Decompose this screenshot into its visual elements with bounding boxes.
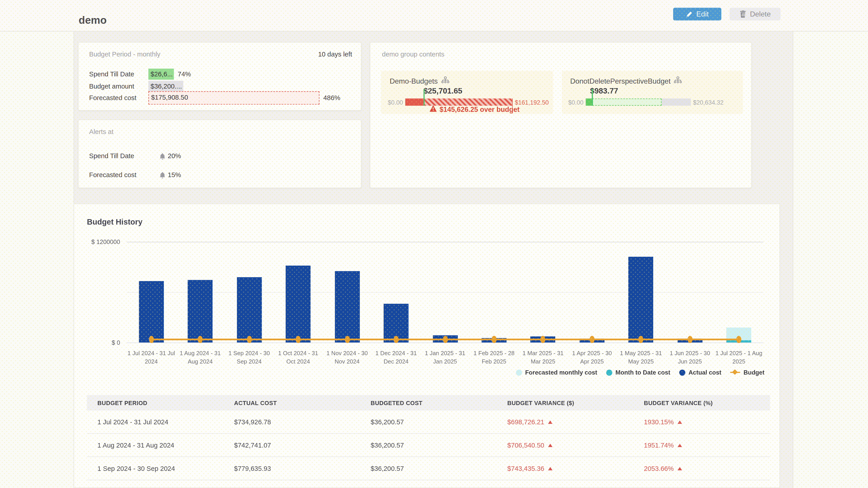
legend-dot-icon [516, 369, 522, 376]
variance-up-icon [548, 420, 553, 424]
perspective-icon [441, 76, 450, 86]
variance-up-icon [548, 444, 553, 447]
budget-value-chip: $36,200.... [148, 80, 183, 92]
legend-label: Forecasted monthly cost [525, 369, 597, 376]
budget-amount: $25,701.65 [423, 86, 462, 95]
legend-item-month-to-date-cost: Month to Date cost [606, 369, 670, 376]
forecast-overage-segment [424, 98, 513, 106]
alert-threshold-value: 20% [168, 152, 181, 160]
x-axis-label: 1 Nov 2024 - 30 Nov 2024 [323, 349, 371, 366]
x-axis-label: 1 Dec 2024 - 31 Dec 2024 [372, 349, 420, 366]
spend-value-chip: $26,6... [148, 69, 174, 80]
variance-up-icon [678, 444, 682, 447]
legend-dot-icon [679, 369, 685, 376]
budget-amount: $983.77 [590, 86, 618, 95]
cell-budget-period: 1 Jul 2024 - 31 Jul 2024 [87, 418, 223, 426]
table-header-cell: BUDGET VARIANCE ($) [497, 399, 633, 406]
cell-actual-cost: $779,635.93 [223, 464, 360, 472]
legend-budget-line-icon [730, 369, 740, 376]
budget-marker [149, 336, 154, 343]
forecast-value-chip: $175,908.50 [148, 91, 319, 105]
budget-marker [394, 336, 399, 343]
bar-actual-cost [628, 257, 653, 343]
table-header-cell: BUDGETED COST [360, 399, 497, 406]
alerts-card: Alerts at Spend Till Date20%Forecasted c… [78, 120, 362, 188]
table-header-row: BUDGET PERIODACTUAL COSTBUDGETED COSTBUD… [87, 395, 770, 411]
over-budget-alert: $145,626.25 over budget [430, 105, 520, 113]
cell-budget-variance-pct: 1930.15% [633, 418, 770, 426]
y-axis-tick-max: $ 1200000 [76, 238, 120, 245]
chart-legend: Forecasted monthly costMonth to Date cos… [74, 368, 765, 377]
top-bar: demo Edit Delete [0, 0, 868, 32]
edit-button-label: Edit [696, 10, 709, 18]
gridline-mid [127, 292, 763, 293]
x-axis-label: 1 Oct 2024 - 31 Oct 2024 [274, 349, 322, 366]
bar-min-label: $0.00 [381, 99, 403, 105]
legend-item-forecasted-monthly-cost: Forecasted monthly cost [516, 369, 597, 376]
budget-marker-tick [592, 89, 593, 105]
table-header-cell: BUDGET PERIOD [87, 399, 223, 406]
x-axis-label: 1 Mar 2025 - 31 Mar 2025 [519, 349, 567, 366]
x-axis-label: 1 Jun 2025 - 30 Jun 2025 [666, 349, 714, 366]
cell-budget-period: 1 Sep 2024 - 30 Sep 2024 [87, 464, 223, 472]
page-title: demo [79, 14, 107, 27]
x-axis-label: 1 Sep 2024 - 30 Sep 2024 [225, 349, 273, 366]
over-budget-alert-text: $145,626.25 over budget [439, 105, 520, 113]
budget-history-table: BUDGET PERIODACTUAL COSTBUDGETED COSTBUD… [87, 395, 770, 480]
budget-progress-bar [405, 98, 513, 106]
alert-row: Forecasted cost15% [79, 170, 361, 179]
budget-period-title: Budget Period - monthly [89, 51, 160, 58]
budget-period-row-label: Forecasted cost [89, 94, 136, 102]
table-row: 1 Sep 2024 - 30 Sep 2024$779,635.93$36,2… [87, 457, 770, 480]
legend-label: Budget [743, 369, 765, 376]
table-header-cell: BUDGET VARIANCE (%) [633, 399, 770, 406]
cell-budget-variance-pct: 2053.66% [633, 464, 770, 472]
budget-tile-donotdelete[interactable]: DonotDeletePerspectiveBudget $983.77 $0.… [562, 71, 743, 114]
delete-button[interactable]: Delete [730, 8, 780, 20]
cell-actual-cost: $734,926.78 [223, 418, 360, 426]
legend-item-actual-cost: Actual cost [679, 369, 721, 376]
cell-budgeted-cost: $36,200.57 [360, 464, 497, 472]
bar-max-label: $161,192.50 [515, 99, 549, 105]
bar-max-label: $20,634.32 [693, 99, 723, 105]
delete-button-label: Delete [750, 10, 771, 18]
group-contents-title: demo group contents [382, 51, 444, 58]
alerts-title: Alerts at [89, 128, 114, 135]
cell-budget-period: 1 Aug 2024 - 31 Aug 2024 [87, 441, 223, 449]
alert-row-label: Forecasted cost [89, 171, 136, 179]
cell-budget-variance-pct: 1951.74% [633, 441, 770, 449]
budget-tile-name: Demo-Budgets [390, 77, 438, 85]
bar-actual-cost [335, 271, 360, 343]
budget-marker [345, 336, 350, 343]
pencil-icon [686, 11, 692, 18]
budget-marker [687, 336, 692, 343]
x-axis-label: 1 Jul 2025 - 1 Aug 2025 [715, 349, 763, 366]
legend-label: Actual cost [688, 369, 721, 376]
x-axis-label: 1 May 2025 - 31 May 2025 [617, 349, 665, 366]
budget-period-row: Forecasted cost$175,908.50486% [79, 92, 361, 103]
budget-tile-demo-budgets[interactable]: Demo-Budgets $25,701.65 $0.00 $161,192.5… [381, 71, 553, 114]
x-axis-label: 1 Aug 2024 - 31 Aug 2024 [176, 349, 224, 366]
legend-dot-icon [606, 369, 612, 376]
budget-history-chart: $ 1200000 $ 0 1 Jul 2024 - 31 Jul 20241 … [127, 242, 763, 343]
cell-budget-variance-usd: $698,726.21 [497, 418, 633, 426]
budget-progress-bar [586, 98, 691, 106]
cell-actual-cost: $742,741.07 [223, 441, 360, 449]
spend-segment [405, 98, 424, 106]
warning-icon [430, 105, 437, 113]
budget-period-row-label: Spend Till Date [89, 70, 134, 78]
budget-history-title: Budget History [87, 217, 143, 226]
bar-actual-cost [139, 281, 164, 343]
budget-marker-tick [423, 89, 425, 105]
x-axis-label: 1 Feb 2025 - 28 Feb 2025 [470, 349, 518, 366]
edit-button[interactable]: Edit [673, 8, 721, 20]
cell-budget-variance-usd: $743,435.36 [497, 464, 633, 472]
y-axis-tick-zero: $ 0 [76, 339, 120, 346]
bar-actual-cost [286, 266, 311, 343]
gridline-top [127, 242, 763, 242]
alert-threshold-value: 15% [168, 171, 181, 179]
cell-budget-variance-usd: $706,540.50 [497, 441, 633, 449]
budget-period-row: Budget amount$36,200.... [79, 80, 361, 92]
table-row: 1 Aug 2024 - 31 Aug 2024$742,741.07$36,2… [87, 434, 770, 457]
budget-marker [492, 336, 497, 343]
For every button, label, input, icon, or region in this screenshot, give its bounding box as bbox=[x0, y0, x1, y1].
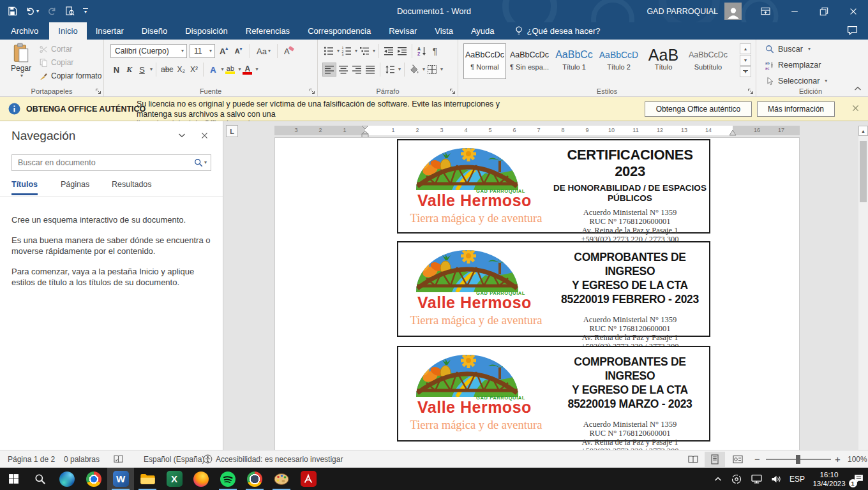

========================================

• WORK TASK
Each entry above must be printed exactly, apart from its pictures.

• ANSWER TO THIS EXERCISE
Decompose this screenshot into its visual elements with bounding boxes.
legend-dot-icon [516, 369, 522, 376]
variance-up-icon [548, 420, 553, 424]
perspective-icon [441, 76, 450, 86]
variance-up-icon [548, 444, 553, 447]
budget-value-chip: $36,200.... [148, 80, 183, 92]
legend-label: Forecasted monthly cost [525, 369, 597, 376]
budget-amount: $25,701.65 [423, 86, 462, 95]
legend-item-month-to-date-cost: Month to Date cost [606, 369, 670, 376]
forecast-overage-segment [424, 98, 513, 106]
alert-threshold-value: 20% [168, 152, 181, 160]
x-axis-label: 1 Nov 2024 - 30 Nov 2024 [323, 349, 371, 366]
x-axis-label: 1 Dec 2024 - 31 Dec 2024 [372, 349, 420, 366]
spend-value-chip: $26,6... [148, 69, 174, 80]
variance-up-icon [678, 444, 682, 447]
legend-dot-icon [679, 369, 685, 376]
budget-amount: $983.77 [590, 86, 618, 95]
cell-budget-period: 1 Jul 2024 - 31 Jul 2024 [87, 418, 223, 426]
table-header-cell: BUDGET VARIANCE ($) [497, 399, 633, 406]
cell-actual-cost: $779,635.93 [223, 464, 360, 472]
legend-budget-line-icon [730, 369, 740, 376]
budget-marker [149, 336, 154, 343]
forecast-value-chip: $175,908.50 [148, 91, 319, 105]
budget-marker [394, 336, 399, 343]
bar-actual-cost [628, 257, 653, 343]
table-header-cell: BUDGETED COST [360, 399, 497, 406]
alerts-card: Alerts at Spend Till Date20%Forecasted c… [78, 120, 362, 188]
table-header-row: BUDGET PERIODACTUAL COSTBUDGETED COSTBUD… [87, 395, 770, 411]
over-budget-alert: $145,626.25 over budget [430, 105, 520, 113]
cell-budget-variance-pct: 1930.15% [633, 418, 770, 426]
y-axis-tick-max: $ 1200000 [76, 238, 120, 245]
chart-legend: Forecasted monthly costMonth to Date cos… [74, 368, 765, 377]
top-bar: demo Edit Delete [0, 0, 868, 32]
edit-button-label: Edit [696, 10, 709, 18]
gridline-mid [127, 292, 763, 293]
x-axis-label: 1 Oct 2024 - 31 Oct 2024 [274, 349, 322, 366]
bar-min-label: $0.00 [381, 99, 403, 105]
legend-item-forecasted-monthly-cost: Forecasted monthly cost [516, 369, 597, 376]
budget-marker-tick [592, 89, 593, 105]
table-header-cell: BUDGET PERIOD [87, 399, 223, 406]
x-axis-label: 1 Mar 2025 - 31 Mar 2025 [519, 349, 567, 366]
x-axis-label: 1 Jun 2025 - 30 Jun 2025 [666, 349, 714, 366]
cell-budget-period: 1 Sep 2024 - 30 Sep 2024 [87, 464, 223, 472]
page-title: demo [79, 14, 107, 27]
x-axis-label: 1 Sep 2024 - 30 Sep 2024 [225, 349, 273, 366]
over-budget-alert-text: $145,626.25 over budget [439, 105, 520, 113]
budget-history-table: BUDGET PERIODACTUAL COSTBUDGETED COSTBUD… [87, 395, 770, 480]
budget-progress-bar [405, 98, 513, 106]
alert-row: Forecasted cost15% [79, 170, 361, 179]
budget-period-title: Budget Period - monthly [89, 51, 160, 58]
budget-period-row-label: Forecasted cost [89, 94, 136, 102]
table-row: 1 Sep 2024 - 30 Sep 2024$779,635.93$36,2… [87, 457, 770, 480]
legend-label: Budget [743, 369, 765, 376]
table-header-cell: BUDGET VARIANCE (%) [633, 399, 770, 406]
cell-budget-variance-pct: 2053.66% [633, 464, 770, 472]
budget-tile-donotdelete[interactable]: DonotDeletePerspectiveBudget $983.77 $0.… [562, 71, 743, 114]
delete-button[interactable]: Delete [730, 8, 780, 20]
cell-actual-cost: $734,926.78 [223, 418, 360, 426]
legend-item-actual-cost: Actual cost [679, 369, 721, 376]
cell-budgeted-cost: $36,200.57 [360, 464, 497, 472]
bar-max-label: $161,192.50 [515, 99, 549, 105]
bar-max-label: $20,634.32 [693, 99, 723, 105]
delete-button-label: Delete [750, 10, 771, 18]
group-contents-title: demo group contents [382, 51, 444, 58]
alerts-title: Alerts at [89, 128, 114, 135]
cell-budget-period: 1 Aug 2024 - 31 Aug 2024 [87, 441, 223, 449]
alert-row-label: Forecasted cost [89, 171, 136, 179]
cell-budget-variance-pct: 1951.74% [633, 441, 770, 449]
budget-tile-name: Demo-Budgets [390, 77, 438, 85]
bar-actual-cost [335, 271, 360, 343]
budget-marker [345, 336, 350, 343]
pencil-icon [686, 11, 692, 18]
budget-marker [687, 336, 692, 343]
x-axis-label: 1 Jul 2025 - 1 Aug 2025 [715, 349, 763, 366]
legend-label: Actual cost [688, 369, 721, 376]
x-axis-label: 1 May 2025 - 31 May 2025 [617, 349, 665, 366]
budget-period-row: Forecasted cost$175,908.50486% [79, 92, 361, 103]
budget-tile-demo-budgets[interactable]: Demo-Budgets $25,701.65 $0.00 $161,192.5… [381, 71, 553, 114]
x-axis-label: 1 Aug 2024 - 31 Aug 2024 [176, 349, 224, 366]
legend-dot-icon [606, 369, 612, 376]
budget-history-chart: $ 1200000 $ 0 1 Jul 2024 - 31 Jul 20241 … [127, 242, 763, 343]
cell-budget-variance-usd: $698,726.21 [497, 418, 633, 426]
budget-progress-bar [586, 98, 691, 106]
cell-actual-cost: $742,741.07 [223, 441, 360, 449]
spend-segment [405, 98, 424, 106]
warning-icon [430, 105, 437, 113]
budget-period-row-label: Spend Till Date [89, 70, 134, 78]
budget-history-title: Budget History [87, 217, 143, 226]
bar-actual-cost [139, 281, 164, 343]
budget-marker-tick [423, 89, 425, 105]
x-axis-label: 1 Feb 2025 - 28 Feb 2025 [470, 349, 518, 366]
edit-button[interactable]: Edit [673, 8, 721, 20]
cell-budget-variance-usd: $743,435.36 [497, 464, 633, 472]
y-axis-tick-zero: $ 0 [76, 339, 120, 346]
bar-actual-cost [286, 266, 311, 343]
gridline-top [127, 242, 763, 242]
alert-threshold-value: 15% [168, 171, 181, 179]
cell-budget-variance-usd: $706,540.50 [497, 441, 633, 449]
budget-period-row: Budget amount$36,200.... [79, 80, 361, 92]
table-row: 1 Aug 2024 - 31 Aug 2024$742,741.07$36,2… [87, 434, 770, 457]
budget-marker [492, 336, 497, 343]
For every button, label, input, icon, or region in this screenshot, give its bounding box as bbox=[x0, y0, x1, y1].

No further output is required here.